NOTE 1 There might be circumstances (e.g. when volatile contaminants are present) when purging is not appropriate. In such cases, micro-purging (see Note 4) may be considered. In addition, or alternatively, samples of pre- and post-purge water may be collected during the early stages of an investigation to compare results. This information can then be used to optimize subsequent sampling.
Purging should be undertaken at a flow rate less than that used for development of the well and greater than that proposed for sampling. The volume of water to be purged should vary according to the monitoring well type, its construction and the hydrogeological conditions. The purge volume is dependent on the design of the monitoring point, e.g. the diameter and depth of the water column. The water level should, therefore, always be measured prior to purging. Additionally, measurement of the water level during purging can give an indication of the drawdown.
To ensure that purging has been effective, monitoring of chemical parameters, such as electrical conductivity (EC), pH, temperature, redox potential (Eh), dissolved oxygen (DO) turbidity and specific parameters, should be carried out during the purging operation. A flow cell may be used for measurement of these parameters. As a minimum, EC should be measured. When using micro-purging techniques, purging should continue until successive readings of conductivity, pH and temperature have stabilized.
NOTE 2 Guidance on groundwater purging volumes and strategies is provided in BS ISO 5667-11.
NOTE 3 If the well purges dry prior to sufficient water being removed, it might need to be allowed to recharge before later sampling.
The method of disposal of the purged water should be selected carefully as the purged water might not be suitable for re-introduction into the borehole or to be allowed to drain to ground or the local drainage system. The use of low-flow purging or micro-purging may be used to reduce disposal volumes.
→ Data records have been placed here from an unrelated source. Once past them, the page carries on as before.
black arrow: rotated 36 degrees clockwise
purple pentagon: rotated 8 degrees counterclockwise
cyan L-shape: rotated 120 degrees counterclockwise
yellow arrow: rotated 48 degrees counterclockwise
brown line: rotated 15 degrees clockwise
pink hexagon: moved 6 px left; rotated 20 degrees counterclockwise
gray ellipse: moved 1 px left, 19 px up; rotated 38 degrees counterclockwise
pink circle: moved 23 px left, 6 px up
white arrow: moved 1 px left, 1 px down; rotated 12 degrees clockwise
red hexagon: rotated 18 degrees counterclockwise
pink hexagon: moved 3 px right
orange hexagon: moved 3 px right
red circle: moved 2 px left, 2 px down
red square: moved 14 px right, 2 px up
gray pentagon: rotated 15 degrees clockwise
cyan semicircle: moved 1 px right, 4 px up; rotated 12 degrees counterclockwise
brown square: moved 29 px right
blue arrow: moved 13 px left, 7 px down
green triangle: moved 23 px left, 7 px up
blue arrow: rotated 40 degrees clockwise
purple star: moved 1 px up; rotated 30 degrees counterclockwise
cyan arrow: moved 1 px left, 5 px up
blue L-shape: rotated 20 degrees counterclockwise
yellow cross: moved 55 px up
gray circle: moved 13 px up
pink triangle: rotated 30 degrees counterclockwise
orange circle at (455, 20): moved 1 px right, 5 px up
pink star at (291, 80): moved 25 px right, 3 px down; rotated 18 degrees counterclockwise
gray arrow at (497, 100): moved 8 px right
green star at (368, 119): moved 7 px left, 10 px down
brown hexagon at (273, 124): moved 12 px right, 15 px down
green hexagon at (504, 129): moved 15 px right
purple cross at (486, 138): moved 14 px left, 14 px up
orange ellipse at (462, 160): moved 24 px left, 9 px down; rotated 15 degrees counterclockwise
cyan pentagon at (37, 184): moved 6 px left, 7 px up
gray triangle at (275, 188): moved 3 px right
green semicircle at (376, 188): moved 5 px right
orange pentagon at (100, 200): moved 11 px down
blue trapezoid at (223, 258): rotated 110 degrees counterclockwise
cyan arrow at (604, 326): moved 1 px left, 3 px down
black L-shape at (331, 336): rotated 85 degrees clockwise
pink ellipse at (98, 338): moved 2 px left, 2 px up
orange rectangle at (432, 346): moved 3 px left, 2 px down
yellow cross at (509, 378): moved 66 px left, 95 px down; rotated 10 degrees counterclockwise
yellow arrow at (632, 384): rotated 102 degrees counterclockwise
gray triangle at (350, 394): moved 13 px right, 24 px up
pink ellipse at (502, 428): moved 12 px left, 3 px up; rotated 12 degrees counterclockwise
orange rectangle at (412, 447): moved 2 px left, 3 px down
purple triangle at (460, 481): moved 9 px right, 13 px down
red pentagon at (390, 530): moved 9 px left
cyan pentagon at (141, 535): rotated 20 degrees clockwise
NOTE 4 Low-flow purging or micro-purging is where the water column above the pump intake is not disturbed and water is drawn locally at a very low flow rate. Purging by this means may be carried out using a non-displacement pump (such as a bladder pump) at a flow rate that minimizes drawdown to the system. Typical flow rates at the pump intake for both low-flow purging and sampling are in the order of 0,1 L/min to 0,5 L/min, depending upon the site-specific hydrogeology.
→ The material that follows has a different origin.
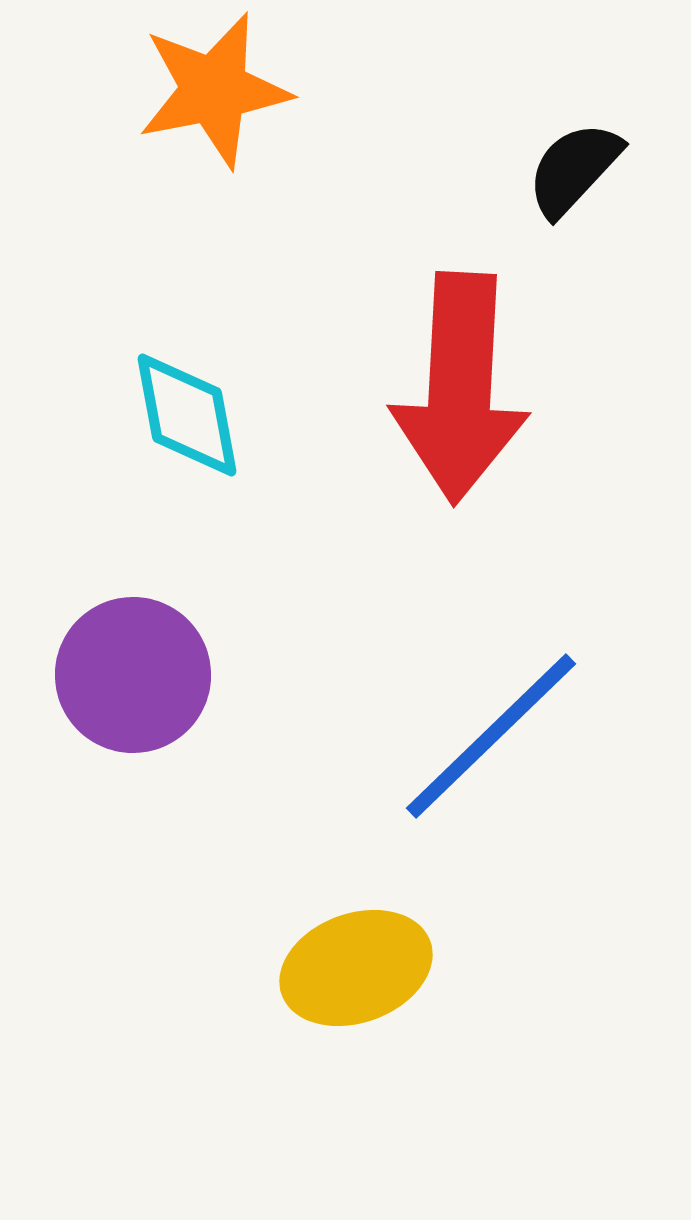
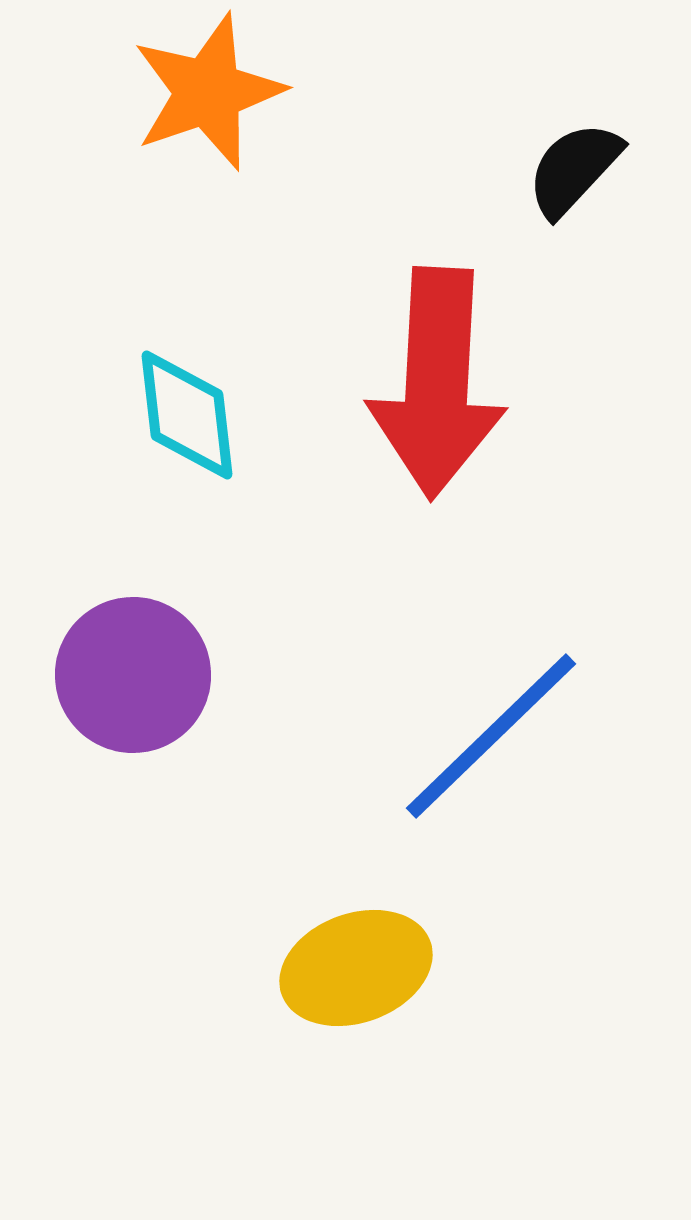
orange star: moved 6 px left, 2 px down; rotated 8 degrees counterclockwise
red arrow: moved 23 px left, 5 px up
cyan diamond: rotated 4 degrees clockwise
Micro-purging should be carried out using dedicated pumps, as passing a pump through the water column causes mixing and disturbance. Bailers, grab samplers and inertial pumps should not be used for micro-purging.
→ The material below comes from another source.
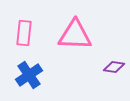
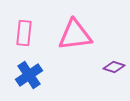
pink triangle: rotated 9 degrees counterclockwise
purple diamond: rotated 10 degrees clockwise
26.5 Sample containers, storage and transport
Any sample container used should be "inert", i.e. should not cause contamination of the sample, should not absorb any sample components (for example, organic compounds) and should not allow losses of volatile components. Except where there are other recommendations (see Note 1 and BS 10175), about 1 L of water should be collected in a clean PET (polyethylene terephthalate), polyethylene, polypropylene or glass bottle, which should be rinsed three times with the water being sampled before filling. Containers should be completely filled with the water so as to minimize contact with the air.
The samples should be transported and stored in the dark, at 4 °C to 6 °C and tested as soon as possible after sampling to minimize any potential for chemical and biological changes before examination, and in any case within 24 hours for time-dependent analytes such as COD and BOD.
NOTE 1 More stringent requirements might apply in certain circumstances, particularly when accurate or extensive chemical testing is to be undertaken in order to investigate possible chemical contamination. Additional requirements could include special sampling techniques, multiple samples in different sample containers with different fixing agents, duplicate sampling, and special sample handling procedures.
NOTE 2 More information on appropriate sampling procedures, preservatives and containers for waters is given in BS ISO 5667-1 and BS ISO 5667-3.